NEW YORK - A prominent international human rights group Tuesday described as a severe blot on Indias legal system and democracy the failure of successive Indian governments to bring to justice those responsible for mass revenge attacks on Sikhs after the assassination of Prime Minister Indira Gandhi in 1984.
Delhi was a scene of carnage, yet 25 years later the victims are still waiting for justice, Meenakshi Ganguly, senior researcher on South Asia at Human Rights Watch (HRW), said in a statement, referring to the massacre of Sikhs by Hindu mobs. Instead of bringing prosecutions, even when they know who was responsible, officials have done everything they could to bar the way.

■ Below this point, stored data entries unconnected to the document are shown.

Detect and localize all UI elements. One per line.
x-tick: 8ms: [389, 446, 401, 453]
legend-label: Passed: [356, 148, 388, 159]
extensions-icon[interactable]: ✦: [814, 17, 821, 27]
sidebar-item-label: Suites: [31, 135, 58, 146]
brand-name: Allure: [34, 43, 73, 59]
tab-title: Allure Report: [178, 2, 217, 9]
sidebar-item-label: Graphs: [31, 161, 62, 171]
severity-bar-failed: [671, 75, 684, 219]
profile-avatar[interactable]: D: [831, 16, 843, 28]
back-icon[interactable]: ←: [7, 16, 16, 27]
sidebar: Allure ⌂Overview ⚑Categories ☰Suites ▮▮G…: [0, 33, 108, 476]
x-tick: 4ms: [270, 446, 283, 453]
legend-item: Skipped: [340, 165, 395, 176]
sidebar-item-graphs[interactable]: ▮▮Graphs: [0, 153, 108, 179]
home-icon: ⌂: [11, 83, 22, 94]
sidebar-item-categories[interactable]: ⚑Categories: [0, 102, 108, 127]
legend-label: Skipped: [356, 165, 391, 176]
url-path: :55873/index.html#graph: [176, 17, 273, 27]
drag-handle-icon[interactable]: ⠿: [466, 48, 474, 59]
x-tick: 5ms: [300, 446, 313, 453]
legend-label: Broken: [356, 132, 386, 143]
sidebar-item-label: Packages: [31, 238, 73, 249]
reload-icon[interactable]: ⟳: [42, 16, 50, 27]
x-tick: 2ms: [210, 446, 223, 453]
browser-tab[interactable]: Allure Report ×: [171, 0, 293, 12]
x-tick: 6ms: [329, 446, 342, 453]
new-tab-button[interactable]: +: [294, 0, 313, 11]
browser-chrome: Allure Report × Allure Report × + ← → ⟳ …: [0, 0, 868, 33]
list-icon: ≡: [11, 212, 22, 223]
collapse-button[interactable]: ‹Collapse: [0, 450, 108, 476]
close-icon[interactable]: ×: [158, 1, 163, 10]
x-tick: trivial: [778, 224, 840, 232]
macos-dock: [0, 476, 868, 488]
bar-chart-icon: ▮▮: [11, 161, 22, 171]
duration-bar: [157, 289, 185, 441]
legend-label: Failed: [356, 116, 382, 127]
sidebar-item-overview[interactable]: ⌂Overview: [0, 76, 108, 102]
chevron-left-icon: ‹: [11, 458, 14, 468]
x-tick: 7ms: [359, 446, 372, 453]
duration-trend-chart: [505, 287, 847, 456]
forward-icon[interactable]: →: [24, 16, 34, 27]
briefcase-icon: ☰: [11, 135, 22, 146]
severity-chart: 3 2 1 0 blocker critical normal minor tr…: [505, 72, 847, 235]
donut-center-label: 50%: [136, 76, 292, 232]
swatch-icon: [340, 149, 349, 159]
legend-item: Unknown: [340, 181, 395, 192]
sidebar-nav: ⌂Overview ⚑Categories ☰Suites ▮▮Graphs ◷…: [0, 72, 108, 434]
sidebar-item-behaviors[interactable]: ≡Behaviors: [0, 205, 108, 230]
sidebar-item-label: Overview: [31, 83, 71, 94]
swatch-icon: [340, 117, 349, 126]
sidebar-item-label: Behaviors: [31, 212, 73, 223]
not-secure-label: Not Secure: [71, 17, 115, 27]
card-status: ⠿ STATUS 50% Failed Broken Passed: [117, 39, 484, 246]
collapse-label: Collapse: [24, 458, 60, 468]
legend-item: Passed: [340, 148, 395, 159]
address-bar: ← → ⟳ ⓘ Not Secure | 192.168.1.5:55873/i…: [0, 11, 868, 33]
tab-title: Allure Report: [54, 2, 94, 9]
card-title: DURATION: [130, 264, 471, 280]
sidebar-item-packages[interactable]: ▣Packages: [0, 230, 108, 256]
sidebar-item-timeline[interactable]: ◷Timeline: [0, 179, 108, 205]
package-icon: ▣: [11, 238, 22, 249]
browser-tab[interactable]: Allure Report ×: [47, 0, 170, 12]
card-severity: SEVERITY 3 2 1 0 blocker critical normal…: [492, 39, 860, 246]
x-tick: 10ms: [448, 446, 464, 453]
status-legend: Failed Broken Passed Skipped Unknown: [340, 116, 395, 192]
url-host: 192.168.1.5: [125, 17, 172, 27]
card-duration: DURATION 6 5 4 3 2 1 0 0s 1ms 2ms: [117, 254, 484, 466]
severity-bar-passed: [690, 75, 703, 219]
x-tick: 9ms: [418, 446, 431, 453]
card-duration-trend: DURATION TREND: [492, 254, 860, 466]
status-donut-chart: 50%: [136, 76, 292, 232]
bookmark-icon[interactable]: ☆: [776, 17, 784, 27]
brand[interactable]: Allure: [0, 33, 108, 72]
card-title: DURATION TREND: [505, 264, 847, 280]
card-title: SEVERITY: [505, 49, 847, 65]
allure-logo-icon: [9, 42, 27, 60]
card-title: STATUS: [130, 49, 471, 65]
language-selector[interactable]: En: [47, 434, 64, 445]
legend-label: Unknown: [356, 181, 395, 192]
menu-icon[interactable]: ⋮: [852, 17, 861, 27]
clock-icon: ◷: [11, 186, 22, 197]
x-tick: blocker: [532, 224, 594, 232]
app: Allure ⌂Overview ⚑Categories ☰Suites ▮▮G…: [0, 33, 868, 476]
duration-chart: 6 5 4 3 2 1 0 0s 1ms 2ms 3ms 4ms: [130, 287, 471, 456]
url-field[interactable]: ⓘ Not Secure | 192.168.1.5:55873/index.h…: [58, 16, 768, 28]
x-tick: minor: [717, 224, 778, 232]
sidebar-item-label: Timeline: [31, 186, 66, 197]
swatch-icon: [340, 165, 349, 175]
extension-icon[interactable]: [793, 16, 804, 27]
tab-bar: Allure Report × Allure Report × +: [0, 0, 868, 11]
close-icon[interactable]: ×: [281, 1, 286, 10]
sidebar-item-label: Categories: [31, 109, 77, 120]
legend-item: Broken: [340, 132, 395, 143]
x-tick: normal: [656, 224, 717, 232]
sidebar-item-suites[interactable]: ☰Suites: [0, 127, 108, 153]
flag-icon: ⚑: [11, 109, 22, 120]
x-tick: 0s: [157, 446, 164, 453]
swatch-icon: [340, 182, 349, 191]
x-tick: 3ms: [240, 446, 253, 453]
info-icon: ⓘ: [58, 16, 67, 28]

Angry mobs, instigated by leaders of the then-governing Congress Party, committed countless acts of retribution, killing and wounding thousands of Sikhs and destroying their property and businesses, HRW said.
During ensuing government counterinsurgency operations in Indian Punjab State, from 1984 to 1995, Indian security forces committed serious human rights violations and killed, forcibly disappeared, and tortured thousands of Sikhs, the group said. None of the architects of this counterinsurgency strategy have been brought to justice.
The Sikh separatist movement is a classic case of human rights abuses leading to a cycle of violence that spins out of control, Ganguly said. Both the militants and the security forces committed horrific crimes, justifying them by pointing to the abuses of the other, and yet those who suffered most were ordinary civilians.
For two-and-half decades, HRW said, victims and their families seeking justice have been confronted by government opposition and obfuscation, including prolonged trials, biased prosecutors, an unresponsive judiciary, police intimidation, and harassment of witnesses.
No senior government officials or politicians have been prosecuted despite evidence of their role in the atrocities, it noted.
The government has set up numerous commissions of inquiry, each with the promise of justice, but with no tangible results. Most recently, the Congress Party withdrew a candidate in the 2009 elections because of allegations of involvement in the 1984 Delhi attacks.
But the candidate was not charged with a crime and the party appeared to compensate him by making his brother a candidate instead.
The victims of the 1984 massacres have waited for the law to take its course and, sadly, they are still waiting, Ganguly said. India needs to change its enduring culture of impunity before its citizens will place trust in the rule of law in other conflict areas, like Kashmir and Naxalite-affected states.